Informaticien reconnu, chef d’entreprise et auteur de plusieurs ouvrages sectoriels dans le domaine des technologies, Soro K. avait même été distingué par un prix d’excellence. Pendant un temps, tout semblait lui sourire : contrats avec l’État, relations d’affaires prometteuses et réputation solide.

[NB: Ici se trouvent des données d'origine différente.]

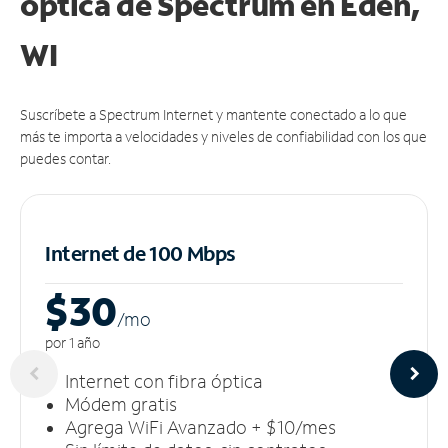
óptica de Spectrum en Eden,
WI
Suscríbete a Spectrum Internet y mantente conectado a lo que
más te importa a velocidades y niveles de confiabilidad con los que
puedes contar.
Internet de 100 Mbps
$30
/m
o
por 1 año
Internet con fibra óptica
Módem gratis
Agrega WiFi Avanzado + $10/mes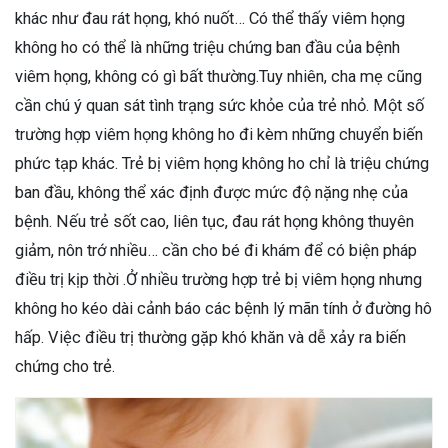
khác như đau rát họng, khó nuốt… Có thể thấy viêm họng
không ho có thể là những triệu chứng ban đầu của bệnh
viêm họng, không có gì bất thường.Tuy nhiên, cha mẹ cũng
cần chú ý quan sát tình trạng sức khỏe của trẻ nhỏ. Một số
trường hợp viêm họng không ho đi kèm những chuyển biến
phức tạp khác. Trẻ bị viêm họng không ho chỉ là triệu chứng
ban đầu, không thể xác định được mức độ nặng nhẹ của
bệnh. Nếu trẻ sốt cao, liên tục, đau rát họng không thuyên
giảm, nôn trớ nhiều… cần cho bé đi khám để có biện pháp
điều trị kịp thời .Ở nhiều trường hợp trẻ bị viêm họng nhưng
không ho kéo dài cảnh báo các bệnh lý mãn tính ở đường hô
hấp. Việc điều trị thường gặp khó khăn và dễ xảy ra biến
chứng cho trẻ.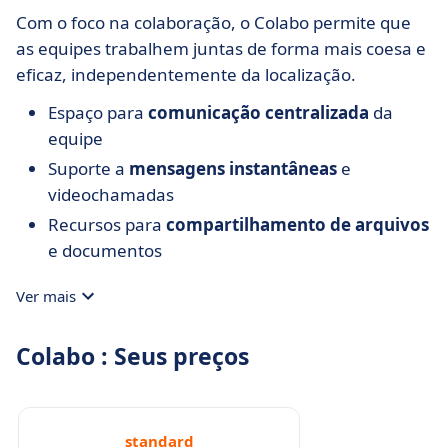
Com o foco na colaboração, o Colabo permite que
as equipes trabalhem juntas de forma mais coesa e
eficaz, independentemente da localização.
Espaço para
comunicação centralizada
da
equipe
Suporte a
mensagens instantâneas
e
videochamadas
Recursos para
compartilhamento de arquivos
e documentos
Ver mais
Colabo : Seus preços
standard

Mais aujourd’hui, sa trajectoire connaît un brutal coup d’arrêt.
Une relation de confiance brisée
Tout commence en 2015. Soro K. collabore avec le patron d’une société de tran
sit, la SDMA. Les relations professionnelles sont bonnes et la confiance s’installe progressivement entre les deux hommes.
En 2020, l’homme d’affaires de la SDMA souhaite acquérir des tracteurs et des semi-remorques en Chine. Soro K. se propose de gérer la commande. L’offre est acceptée. Les fonds sont versés : 193 millions de FCFA.
Les mois passent, mais la livraison tarde. Une partie seulement du matériel finit par arriver à Abidjan.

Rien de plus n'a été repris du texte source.